=== Work required ===
Render every line of the data exactly as written, and leave out the pictures.

Top of Data extract

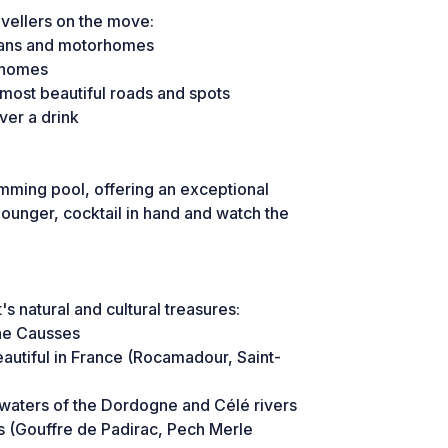
avellers on the move:
avans and motorhomes
orhomes
ost beautiful roads and spots
ver a drink
wimming pool, offering an exceptional
 lounger, cocktail in hand and watch the
's natural and cultural treasures:
the Causses
autiful in France (Rocamadour, Saint-
 waters of the Dordogne and Célé rivers
s (Gouffre de Padirac, Pech Merle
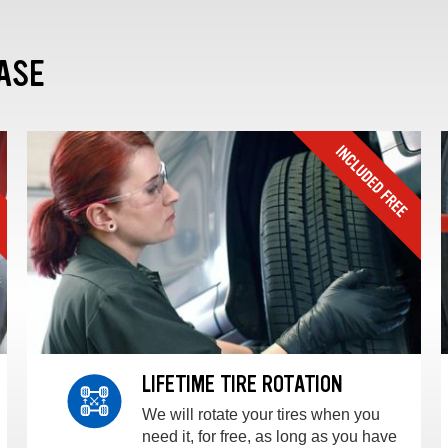
ASE
LIFETIME TIRE ROTATION
We will rotate your tires when you
need it, for free, as long as you have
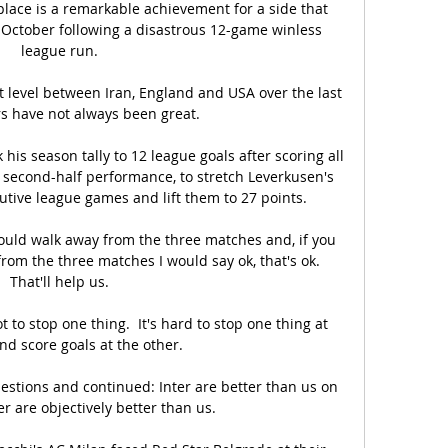
place is a remarkable achievement for a side that 
n October following a disastrous 12-game winless 
league run.

 level between Iran, England and USA over the last 
rs have not always been great. 

his season tally to 12 league goals after scoring all 
e second-half performance, to stretch Leverkusen's 
tive league games and lift them to 27 points. 

would walk away from the three matches and, if you 
rom the three matches I would say ok, that's ok. 
That'll help us.

 to stop one thing.  It's hard to stop one thing at 
d score goals at the other. 

estions and continued: Inter are better than us on 
r are objectively better than us. 
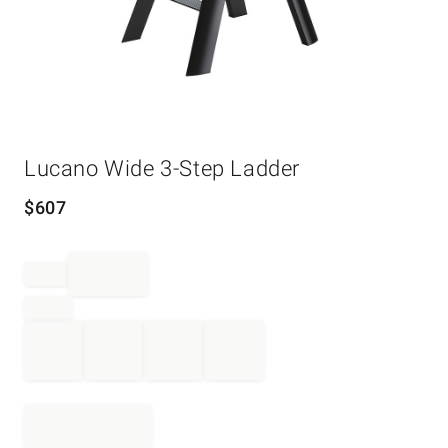
Item
Lucano Wide 3-Step Ladder
1
of
1
$
607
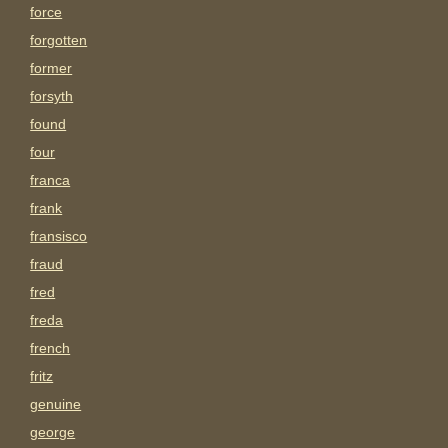
force
forgotten
former
forsyth
found
four
franca
frank
fransisco
fraud
fred
freda
french
fritz
genuine
george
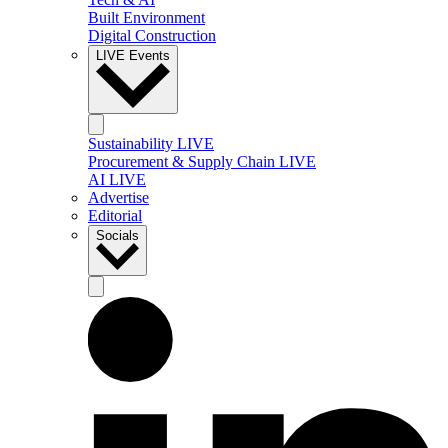
Built Environment
Digital Construction
LIVE Events
Sustainability LIVE
Procurement & Supply Chain LIVE
AI LIVE
Advertise
Editorial
Socials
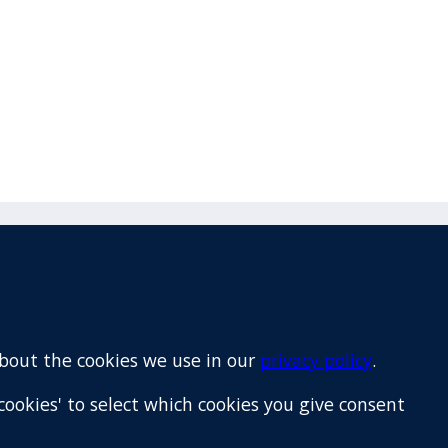
Email
+64 9 522 1122
about the cookies we use in our
privacy policy
.
cookies' to select which cookies you give consent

Bottom of Data extract

=== Finished task ===
avellers on the move:
avans and motorhomes
orhomes
ost beautiful roads and spots
ver a drink
wimming pool, offering an exceptional
 lounger, cocktail in hand and watch the
's natural and cultural treasures:
the Causses
autiful in France (Rocamadour, Saint-
 waters of the Dordogne and Célé rivers
s (Gouffre de Padirac, Pech Merle
ASE
LIFETIME TIRE ROTATION
We will rotate your tires when you
need it, for free, as long as you have
place is a remarkable achievement for a side that 
n October following a disastrous 12-game winless 
league run.

 level between Iran, England and USA over the last 
rs have not always been great. 

his season tally to 12 league goals after scoring all 
e second-half performance, to stretch Leverkusen's 
tive league games and lift them to 27 points. 

would walk away from the three matches and, if you 
rom the three matches I would say ok, that's ok. 
That'll help us.

 to stop one thing.  It's hard to stop one thing at 
d score goals at the other. 

estions and continued: Inter are better than us on 
r are objectively better than us. 
Item
Lucano Wide 3-Step Ladder
1
of
1
$
607
force
forgotten
former
forsyth
found
four
franca
frank
fransisco
fraud
fred
freda
french
fritz
genuine
george
Built Environment
Digital Construction
LIVE Events
Sustainability LIVE
Procurement & Supply Chain LIVE
AI LIVE
Advertise
Editorial
Socials
Email
+64 9 522 1122
about the cookies we use in our
privacy policy
.
cookies' to select which cookies you give consent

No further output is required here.